Portillo is a snowboarder’s paradise, with 100% of the terrain above the tree line. Each year, an increasing number of bikers arrive in Portillo. Surfers from Peru and Brazil, members of the Extreme Team, and visitors from the United States all contribute to Portillo’s reputation as a location to test your limits amid an unusual collection of riders. Heli-skiing trips may be organized upon request. The novice area is conveniently located near the hotel, and Canarios seems to be a popular choice for most beginners, while cruisers and intermediates favor Juncalillo for its undulating slopes across valleys. The bottom segment, Los Tuneles, runs via two lengthy tunnels that the government was forced to construct above the road due to the ski run’s proximity! The pistes are groomed nightly, while the more severe terrain retains its natural snowfall.

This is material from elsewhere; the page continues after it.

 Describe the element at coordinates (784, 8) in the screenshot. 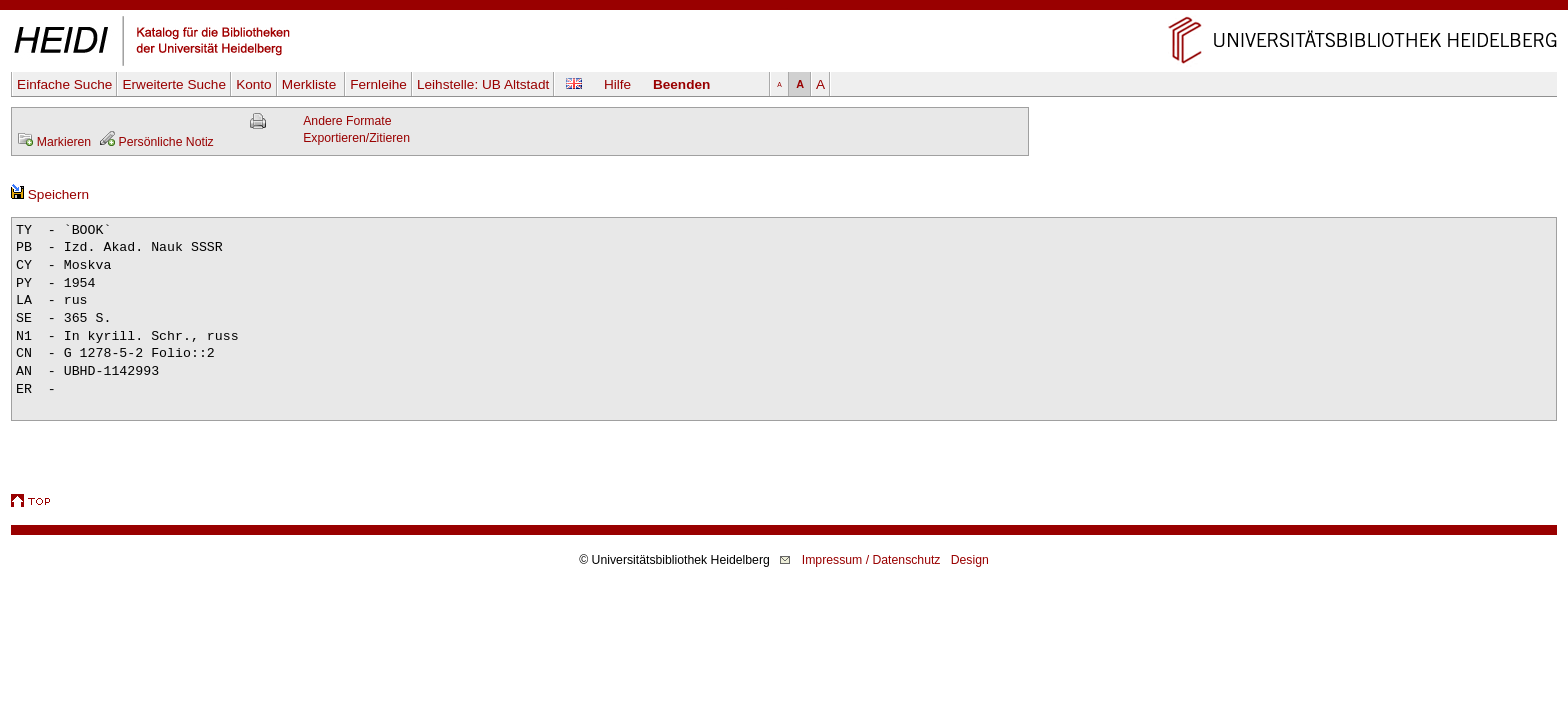 I see `Navigation überspringen` at that location.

To ski or snowboard Portillo, it is advisable to begin on the Juncalillo side in the morning. From a bed at the Inca Lodge, you can watch the dawn as the light down the east-facing hill, finally reaching the Roca Jack, the first run to soften in the early morning sun. Garganta, located just north of the Plateau chairlift, is another suggested difficult line; it begins in a small steep slope and then expands out into a huge bowl. Every Thursday, there are generally some nice moguls on Plateau, as well as free timed courses and Guest races, with the award presentation taking place later that evening in the Hotel’s Living Room.